# Local phase invariance of our lagrangian

So in lectures we have just started looking at classical field theory. We were introduced to symmetries and we were told in general our lagrangian wont be invariance wrt to local phase changes but if we require it to be we can introduce the covariant derivative. This introduces a gauge field that acts to restore local phase invariance.

My question is what is the physical motivation for wanting our lagrangian to be invariant wrt to local phase changes? What are some cases where we want local $$U(1)$$ invariance (& why) and some cases where we dont (again & why)?

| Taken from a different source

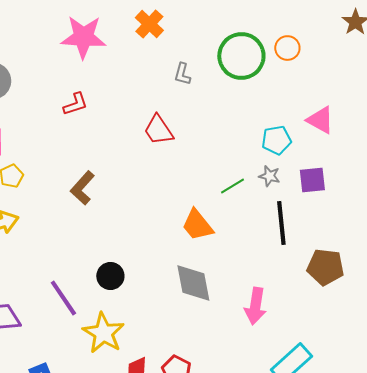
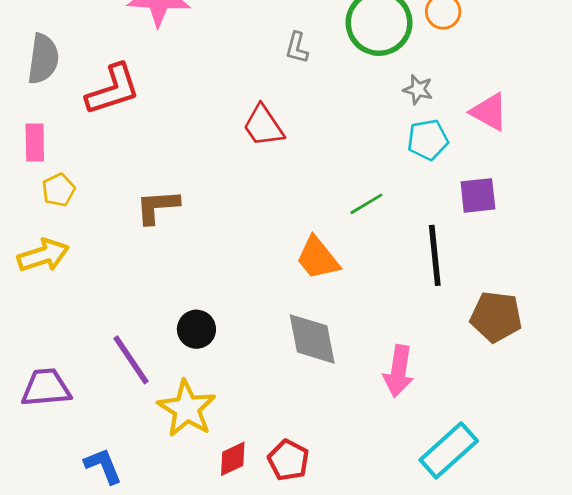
red L-shape: (75, 104) -> (113, 90), moved, size x1.6
gray star: (269, 176) -> (418, 90), moved
brown L-shape: (82, 188) -> (157, 207), turned 44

• In quantum mechanics, the overall phase change does not affect the probabilty amplitude. So it is sensible to perform the phase transform and at the same time, keep the Lagrangian invariant. At the same time, if a phase transformation is induced by some physical process, it is meaningful to require the local invariance under the local phase transformation. In some sense, the phase transformation at one spacetime point cannot be immediately transported to somewhere else. Some quantum numbers, such as the baryon number, correspond to the global U(1) since they are constant no matter where. Nov 15 '19 at 2:17

If you use Noether's theorem, there is a locally conserved current associated with local $$U(1)$$ symmetry. We can then identify this current as electric current. Without the symmetry, we wouldn't have a locally conserved current to use for electric current, so it's pretty important. As an additional note, we can find Lagrangians that have $$SU(2)$$ or $$SU(3)$$ local gauge invariance. When we do this, we find that the Lagrangian for $$SU(3)$$ describes the behavior of the strong interaction between quarks.